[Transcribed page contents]
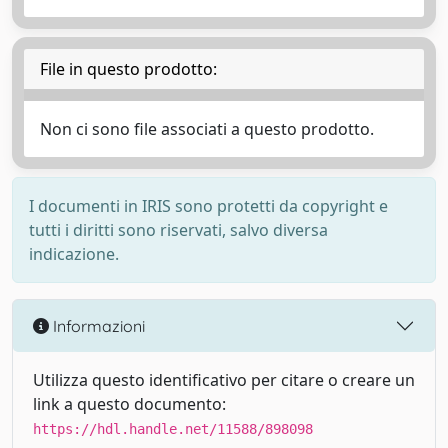
File in questo prodotto:
Non ci sono file associati a questo prodotto.
I documenti in IRIS sono protetti da copyright e
tutti i diritti sono riservati, salvo diversa
indicazione.
Informazioni
Utilizza questo identificativo per citare o creare un
link a questo documento:
https://hdl.handle.net/11588/898098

**Work instruction:**
List all lines from the entries that include the word "questo".

**Output for this task:**
File in questo prodotto:
Non ci sono file associati a questo prodotto.
Utilizza questo identificativo per citare o creare un
link a questo documento:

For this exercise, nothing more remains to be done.